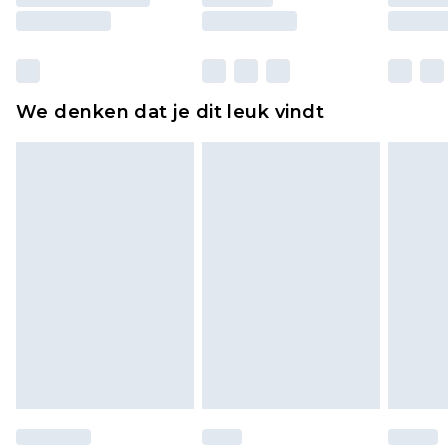
moeten ook binnenshuis worden gepast.
Huishoudelijke artikelen, zoals beddengoed,
matrassen, toppers en kussens, moeten
ongebruikt zijn en in de originele, ongeopende
We denken dat je dit leuk vindt
verpakking zitten. Dit heeft geen invloed op uw
wettelijke rechten.
Klik
hier
om ons volledige retourbeleid te
bekijken.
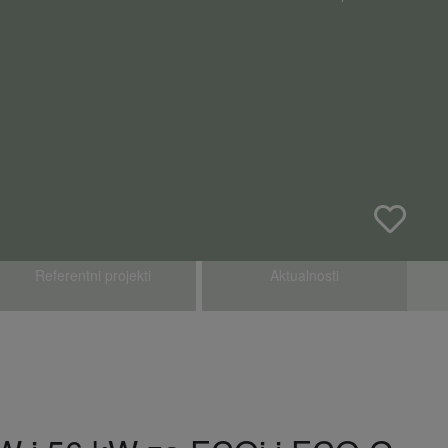
Referentni projekti​
Aktualnosti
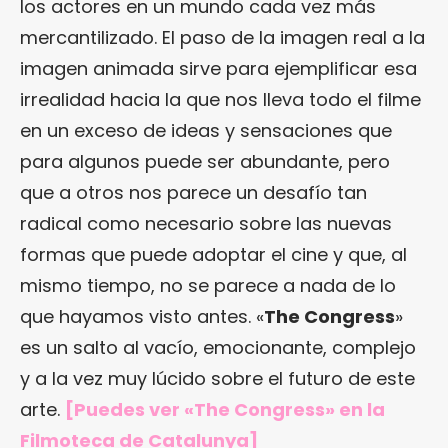
los actores en un mundo cada vez más
mercantilizado. El paso de la imagen real a la
imagen animada sirve para ejemplificar esa
irrealidad hacia la que nos lleva todo el filme
en un exceso de ideas y sensaciones que
para algunos puede ser abundante, pero
que a otros nos parece un desafío tan
radical como necesario sobre las nuevas
formas que puede adoptar el cine y que, al
mismo tiempo, no se parece a nada de lo
que hayamos visto antes. «
The Congress
»
es un salto al vacío, emocionante, complejo
y a la vez muy lúcido sobre el futuro de este
arte.
[Puedes ver «The Congress» en
la
Filmoteca de Catalunya
]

• _What is required_
Only the lines from the one with "irrealidad hacia la" through the end of the data should be printed, each exactly as it appears.

• _Exercise solution_
irrealidad hacia la que nos lleva todo el filme
en un exceso de ideas y sensaciones que
para algunos puede ser abundante, pero
que a otros nos parece un desafío tan
radical como necesario sobre las nuevas
formas que puede adoptar el cine y que, al
mismo tiempo, no se parece a nada de lo
que hayamos visto antes. «
The Congress
»
es un salto al vacío, emocionante, complejo
y a la vez muy lúcido sobre el futuro de este
arte.
[Puedes ver «The Congress» en
la
Filmoteca de Catalunya
]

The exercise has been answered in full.